Flow cytometry, microsatellites and niche models reveal the origins and geographical structure of Alnus glutinosa populations in Europe.

BACKGROUND AND AIMS: Polyploidy in plants has been studied extensively. In many groups, two or more cytotypes represent separate biological entities with distinct distributions, histories and ecology. This study examines the distribution and origins of cytotypes of Alnus glutinosa in Europe, North Africa and western Asia. METHODS: A combined approach was used involving flow cytometry and microsatellite analysis of 12 loci in 2200 plants from 209 populations combined with species distribution modelling using MIROC and CCSM climatic models, in order to analyse (1) ploidy and genetic variation, (2) the origin of tetraploid A. glutinosa, considering A. incana as a putative parent, and (3) past distributions of the species. KEY RESULTS: The occurrence of tetraploid populations of A. glutinosa in Europe is determined for the first time. The distribution of tetraploids is far from random, forming two geographically well-delimited clusters located in the Iberian Peninsula and the Dinaric Alps. Based on microsatellite analysis, both tetraploid clusters are probably of autopolyploid origin, with no indication that A. incana was involved in their evolutionary history. A projection of the MIROC distribution model into the Last Glacial Maximum (LGM) showed that (1) populations occurring in the Iberian Peninsula and North Africa were probably interconnected during the LGM and (2) populations occurring in the Dinaric Alps did not exist throughout the last glacial periods, having retreated southwards into lowland areas of the Balkan Peninsula. CONCLUSIONS: Newly discovered tetraploid populations are situated in the putative main glacial refugia, and neither of them was likely to have been involved in the colonization of central and northern Europe after glacial withdrawal. This could mean that neither the Iberian Peninsula nor the western part of the Balkan Peninsula served as effective refugial areas for northward post-glacial expansion of A. glutinosa.

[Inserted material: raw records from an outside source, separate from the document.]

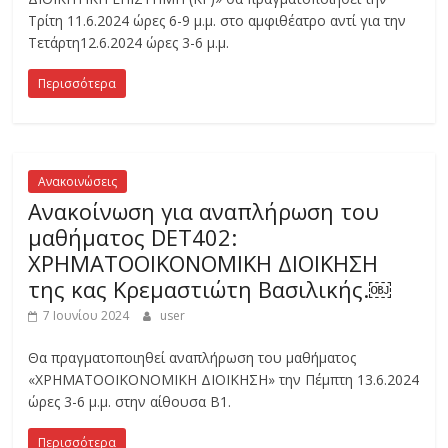
Τρίτη 11.6.2024 ώρες 6-9 μ.μ. στο αμφιθέατρο αντί για την
Τετάρτη12.6.2024 ώρες 3-6 μ.μ.
Περισσότερα
Ανακοινώσεις
Ανακοίνωση για αναπλήρωση του
μαθήματος DET402:
ΧΡΗΜΑΤΟΟΙΚΟΝΟΜΙΚΗ ΔΙΟΙΚΗΣΗ
της κας Κρεμαστιώτη Βασιλικής.￼
7 Ιουνίου 2024
user
Θα πραγματοποιηθεί αναπλήρωση του μαθήματος
«ΧΡΗΜΑΤΟΟΙΚΟΝΟΜΙΚΗ ΔΙΟΙΚΗΣΗ» την Πέμπτη 13.6.2024
ώρες 3-6 μ.μ. στην αίθουσα Β1.
Περισσότερα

High genetic diversity and distinctiveness of rear-edge climate relicts maintained by ancient tetraploidisation for Alnus glutinosa.

Populations located at the rear-edge of a species' distribution may have disproportionate ecological and evolutionary importance for biodiversity conservation in a changing global environment. Yet genetic studies of such populations remain rare. This study investigates the evolutionary history of North-African low latitude marginal populations of Alnus glutinosa Gaertn., a European tree species that plays a significant ecological role as a keystone of riparian ecosystems. We genotyped 551 adults from 19 populations located across North Africa at 12 microsatellite loci and applied a coalescent-based simulation approach to reconstruct the demographic and evolutionary history of these populations. Surprisingly, Moroccan trees were tetraploids demonstrating a strong distinctiveness of these populations within a species otherwise known as diploid. Best-fitting models of demographic reconstruction revealed the relict nature of Moroccan populations that were found to have withstood past climate change events and to be much older than Algerian and Tunisian populations. This study highlights the complex demographic history that can be encountered in rear-edge distribution margins that here consist of both old stable climate relict and more recent populations, distinctively diverse genetically both quantitatively and qualitatively. We emphasize the high evolutionary and conservation value of marginal rear-edge populations of a keystone riparian species in the context of on-going climate change in the Mediterranean region.

De novo discovery and multiplexed amplification of microsatellite markers for black alder (Alnus glutinosa) and related species using SSR-enriched shotgun pyrosequencing.

Recent developments in sequencing technologies and bioinformatics analyses provide an unprecedented opportunity for cost and time effective high quality microsatellite marker discovery in nonmodel organisms for which no genomic information is available. Here, we use shotgun pyrosequencing of a microsatellite-enriched library to develop, for the first time, microsatellite markers for Alnus glutinosa, a keystone tree species of European riparian woodland communities. From a total of 17 855 short sequences, we identified 590 perfect microsatellites from which 392 had designed primers. A subset of 48 loci were tested for amplification, 12 of which were polymorphic in A. glutinosa. These 12 loci were successfully coamplified in a single multiplex polymerase chain reaction experiment and validated for population genetics applications. In addition, 10 and 8 of these microsatellites were found to be transferable to the related A. incana and A. cordata species. The developed multiplex of 12 microsatellite markers therefore provides new opportunities for experimental evolutionary and forest genetics research in Alnus.